Codependency is a term used to describe a relationship that has become entangled and dysfunctional due to the presence of an addiction. There are many manifestations of codependency, but it is generally considered a condition associated with the non-addicted person in the relationship.
First Things First
This is not technically true. If one person in a relationship is codependent, then it follows that the other is, too. However, it is widely considered far more critical for an addict to break the addiction first, by default making codependency an issue they should address farther down the road. For the codependent partner, codependency is a more immediate issue. Codependency is often described as “being addicted to another person.” While “addiction” in this case may be a bit overstated, codependent people feel seriously trapped in a downwardly spiraling dynamic.
There is no clear template for describing codependency, but you can assume it starts with compassion for the person in the relationship who turns out to be addicted to a destructive substance or behavior. The first impulse is to help the addict, which may take the form of “enabling” which means helping the addiction to continue by protecting the addict from the consequences of their addiction. This could be someone making excuses for a spouse’s drinking problem or calling an employer and telling the employer the spouse has a cold when that is untrue. It could take the form of allowing the addict to compromise the family’s finances.
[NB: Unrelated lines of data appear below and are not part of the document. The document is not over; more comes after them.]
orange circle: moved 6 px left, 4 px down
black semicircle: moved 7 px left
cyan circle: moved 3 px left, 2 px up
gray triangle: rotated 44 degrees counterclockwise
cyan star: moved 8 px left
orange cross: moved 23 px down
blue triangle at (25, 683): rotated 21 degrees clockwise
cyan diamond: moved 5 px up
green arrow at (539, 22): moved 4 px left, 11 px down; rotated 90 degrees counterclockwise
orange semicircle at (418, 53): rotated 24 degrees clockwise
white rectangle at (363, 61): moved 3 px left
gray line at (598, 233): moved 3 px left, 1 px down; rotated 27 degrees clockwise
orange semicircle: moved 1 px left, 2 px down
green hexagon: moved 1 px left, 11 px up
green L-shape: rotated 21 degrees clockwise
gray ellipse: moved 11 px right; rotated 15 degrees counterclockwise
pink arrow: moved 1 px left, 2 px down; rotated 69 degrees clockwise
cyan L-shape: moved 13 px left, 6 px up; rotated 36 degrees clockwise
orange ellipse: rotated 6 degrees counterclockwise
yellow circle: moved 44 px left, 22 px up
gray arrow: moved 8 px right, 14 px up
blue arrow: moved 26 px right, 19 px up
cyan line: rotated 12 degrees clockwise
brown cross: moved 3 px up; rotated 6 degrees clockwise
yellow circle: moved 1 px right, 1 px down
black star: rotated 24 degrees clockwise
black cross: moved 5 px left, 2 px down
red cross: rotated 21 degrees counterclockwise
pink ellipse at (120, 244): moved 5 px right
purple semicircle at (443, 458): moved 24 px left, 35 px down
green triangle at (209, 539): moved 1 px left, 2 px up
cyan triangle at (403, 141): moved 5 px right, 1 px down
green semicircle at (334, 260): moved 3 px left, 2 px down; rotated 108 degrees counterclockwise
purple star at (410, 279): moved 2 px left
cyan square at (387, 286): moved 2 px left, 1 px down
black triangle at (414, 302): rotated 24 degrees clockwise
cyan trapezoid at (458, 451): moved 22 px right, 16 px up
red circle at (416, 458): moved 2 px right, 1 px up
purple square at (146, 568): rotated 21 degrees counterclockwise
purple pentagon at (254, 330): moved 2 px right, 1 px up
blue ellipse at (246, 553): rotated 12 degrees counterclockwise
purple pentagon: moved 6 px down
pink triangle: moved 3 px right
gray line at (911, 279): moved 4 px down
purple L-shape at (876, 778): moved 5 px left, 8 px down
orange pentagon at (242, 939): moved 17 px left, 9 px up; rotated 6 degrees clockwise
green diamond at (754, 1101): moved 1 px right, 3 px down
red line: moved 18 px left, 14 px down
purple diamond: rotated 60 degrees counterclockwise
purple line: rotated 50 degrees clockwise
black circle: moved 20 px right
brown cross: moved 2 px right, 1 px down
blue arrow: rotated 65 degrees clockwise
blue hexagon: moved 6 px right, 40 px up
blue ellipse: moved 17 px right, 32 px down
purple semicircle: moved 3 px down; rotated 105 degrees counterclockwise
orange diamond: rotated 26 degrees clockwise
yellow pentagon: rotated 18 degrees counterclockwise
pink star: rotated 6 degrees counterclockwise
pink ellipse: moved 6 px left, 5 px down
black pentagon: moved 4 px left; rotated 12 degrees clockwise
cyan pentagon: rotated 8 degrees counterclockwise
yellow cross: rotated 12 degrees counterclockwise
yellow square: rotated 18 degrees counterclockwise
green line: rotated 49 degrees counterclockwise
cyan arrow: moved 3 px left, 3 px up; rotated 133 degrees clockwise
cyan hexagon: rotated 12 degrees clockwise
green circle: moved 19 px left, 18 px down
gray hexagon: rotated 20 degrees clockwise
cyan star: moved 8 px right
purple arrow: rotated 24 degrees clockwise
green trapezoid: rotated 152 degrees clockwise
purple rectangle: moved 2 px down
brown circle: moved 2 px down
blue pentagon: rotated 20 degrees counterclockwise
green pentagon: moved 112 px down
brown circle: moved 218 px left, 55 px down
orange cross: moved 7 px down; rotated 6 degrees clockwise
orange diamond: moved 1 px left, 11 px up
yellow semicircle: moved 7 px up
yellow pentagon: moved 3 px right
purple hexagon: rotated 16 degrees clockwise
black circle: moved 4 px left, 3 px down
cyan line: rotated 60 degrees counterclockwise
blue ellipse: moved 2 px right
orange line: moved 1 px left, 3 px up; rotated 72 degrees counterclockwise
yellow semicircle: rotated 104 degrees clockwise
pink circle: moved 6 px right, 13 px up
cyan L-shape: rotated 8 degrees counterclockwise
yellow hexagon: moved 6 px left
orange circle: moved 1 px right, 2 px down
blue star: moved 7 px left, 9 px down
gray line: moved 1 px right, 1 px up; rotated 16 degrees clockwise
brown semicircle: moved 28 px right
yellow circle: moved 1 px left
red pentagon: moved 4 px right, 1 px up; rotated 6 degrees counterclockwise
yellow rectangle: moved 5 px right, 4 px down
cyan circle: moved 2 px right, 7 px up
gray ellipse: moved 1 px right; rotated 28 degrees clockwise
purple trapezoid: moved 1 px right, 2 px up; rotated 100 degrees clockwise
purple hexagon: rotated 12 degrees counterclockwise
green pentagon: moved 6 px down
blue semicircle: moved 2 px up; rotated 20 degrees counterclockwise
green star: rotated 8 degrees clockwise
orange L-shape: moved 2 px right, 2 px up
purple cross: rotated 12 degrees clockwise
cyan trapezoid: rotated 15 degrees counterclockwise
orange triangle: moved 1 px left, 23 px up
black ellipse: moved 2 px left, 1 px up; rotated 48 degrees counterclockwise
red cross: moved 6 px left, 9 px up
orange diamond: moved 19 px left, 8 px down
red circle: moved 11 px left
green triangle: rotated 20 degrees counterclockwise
Over time, the frustrations, anger, and resentment build up, but the more a codependent partner tries to help an addict, the more they feel invested in the outcome. They are trying to control something they cannot control. The more they rationalize helping the addict, the crazier it feels to continue.
Sacrificing Independence And Self Worth
Codependency has many manifestations, but the clear outcome is a lack of independence, buried anger and resentment, a sacrifice of personal values, a feeling that the craziness is building up.
Helping someone you love who struggles with addiction is a tricky business, especially when personalities, moods, and thinking become entangled together. Helping addicts absolutely confirm the notion that you cannot help others when you are not healthy and strong yourself. The cure for codependency is, in fact, learning to take care of yourself first. Make yourself the top priority of your life again.
Support, Support, Support
Support groups, therapy and a wide offering of self-help books can help partners struggling with codependency issues. But don’t try to tackle codependency on your own. Combining the books with support groups or therapy will allow you to expand your personal support system and end feelings of isolation.